Кинулся к нам и громко заплакал Тосик, который не мог видеть чужих слез.

– Я пойду, – сказала женщина и стала заворачивать ребенка.

– Не уходите, – сквозь слезы попросила Лена.

– Вам не до меня… Такое горе…

– Оставайтесь, – сказала я.

Она покорно опустилась на кровать.

* * *

Весть о Фединой гибели ударила всех в доме, даже тех, кто пришел к нам недавно. Рядом с Наташей, Настей, Шурой он рос. Другие узнали его по письмам. До сих пор всем нам бывало трудно, но настоящая, непоправимая беда обходила нас стороной. И вот она постучала в наш дом. И каждый, кто до сих пор терпеливо ждал вестей с фронта, вдруг потерял этот душевный закал, потерял терпение. Письмо должно прийти сейчас же, немедля, а если его нет, – значит, нет Анюты, нет Жениной сестры Саши Авдеенко… нет Мити… А если и держишь письмо в руках, как знать, что сейчас с тем, кто его писал?..

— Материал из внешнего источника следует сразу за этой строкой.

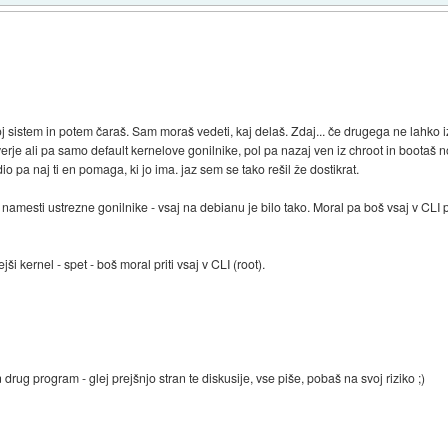
tvoj sistem in potem čaraš. Sam moraš vedeti, kaj delaš. Zdaj... če drugega ne lahko 
rje ali pa samo default kernelove gonilnike, pol pa nazaj ven iz chroot in bootaš no
o pa naj ti en pomaga, ki jo ima. jaz sem se tako rešil že dostikrat.
 namesti ustrezne gonilnike - vsaj na debianu je bilo tako. Moral pa boš vsaj v CLI p
i kernel - spet - boš moral priti vsaj v CLI (root).
 drug program - glej prejšnjo stran te diskusije, vse piše, pobaš na svoj riziko ;)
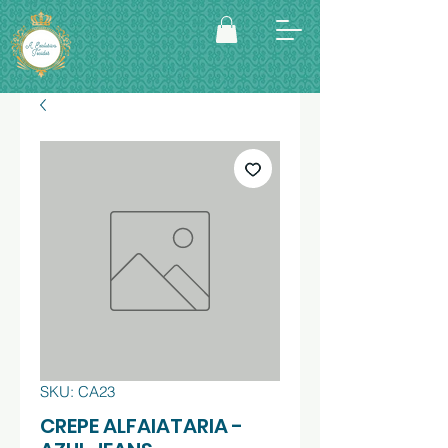
SKU: CA23
CREPE ALFAIATARIA -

Мысль о Феде слилась у нас с тревогой за Егора. После первого взрыва отчаяния он повел себя, как обычно. Еще больше ввалились глаза, втянулись щеки, но на другой же день он сел за учебники, и только иногда, взглянув на него, я понимала, как далеко его мысли. Однажды вечером он вдруг сказал, словно про себя:

– Был брат. Единственный. И того не стало. Один во всем свете – никого у меня теперь нет…

– А мы! – с горьким упреком сказала Лена.

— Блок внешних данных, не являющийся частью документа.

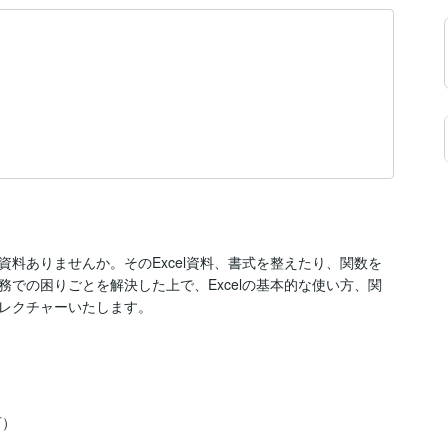
料ありませんか。そのExcel資料、書式を整えたり、関数を
での困りごとを解決した上で、Excelの基本的な使い方、関
レクチャーいたします。
可）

Он не ответил. У меня больно сжалось сердце. Мне никогда не приходило в голову, что он может чувствовать себя чужим среди нас.

Ночью, когда мы уже легли и потушили свет, он прошептал из своего угла:

– Вы не спите, Галина Константиновна?

– Нет.

– Простите меня.

Я встала, накинула пальто, которым укрывалась, подошла к нему, села рядом:

– Я простила. Но как же ты мог это сказать? Как мог так подумать?

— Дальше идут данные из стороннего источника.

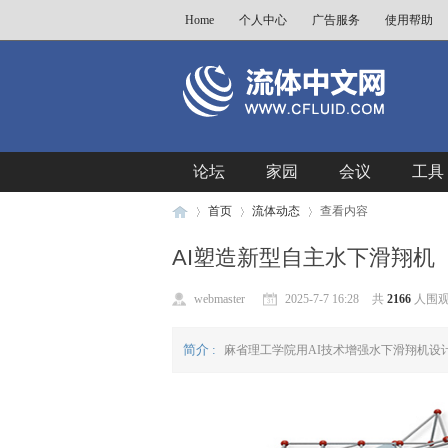
Home
个人中心
广告服务
使用帮助
论坛
家园
会议
工具
首页
流体动态
查看内容
AI塑造新型自主水下滑翔机
流
›
›
›
webmaster
2025-7-7 16:28
共
2166
人围观 
简介 :
麻省理工学院用AI技术增强水下滑翔机设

– Галина Константиновна… Я ведь почти безногий. Еще поправлюсь ли. Раньше Федя хоть аттестат присылал, не так совестно было. А теперь я только в тягость. Помощи от меня никакой.

– Да разве может быть в тягость тот, кого любишь? Ты что ж, не знаешь, что мы тебя любим? Что ты нам родной? Ведь и Федя был мне сыном.

– Знаю. Я это так сказал. Очень мне темно стало, Галина Константиновна. А бывает… бывает, что похоронная, а человек жив?

Я молчала. Я вдруг подумала, что, как и он, еще не верю. Не могу поверить. Наперекор всему надежда еще жила во мне.

Я провела рукой по лицу Егора. Щека была горячая и мокрая от слез.

* * *

Я все говорю «женщина», а это слово к ней никак не шло. Она была совсем молоденькая, почти девочка – моя новая невестка. Нежное лицо, большие серые глаза. Ее красота совсем не походила на Мусину яркую красоту – все здесь было тихое, хрупкое, в глазах прятался испуг.

По-моему, она боялась всех нас, даже Тосика. Она хотела, чтоб все уверились – она не будет в тягость. Она старалась все делать по дому: мыла полы, стирала, стряпала. За всякое дело хваталась первая и все старалась угадать: не надо ли еще чего? Когда маленькая (ее звали Юля) плакала, Зося то краснела, то бледнела и, кажется, готова была бежать на край света – и не потому, что ей самой досаждал этот плач: она боялась, не рассердимся ли мы.

Юлю все полюбили с первого дня. Тосик мог часами сидеть возле нее и смотреть, как она сосет палец или ворочает круглыми глазами.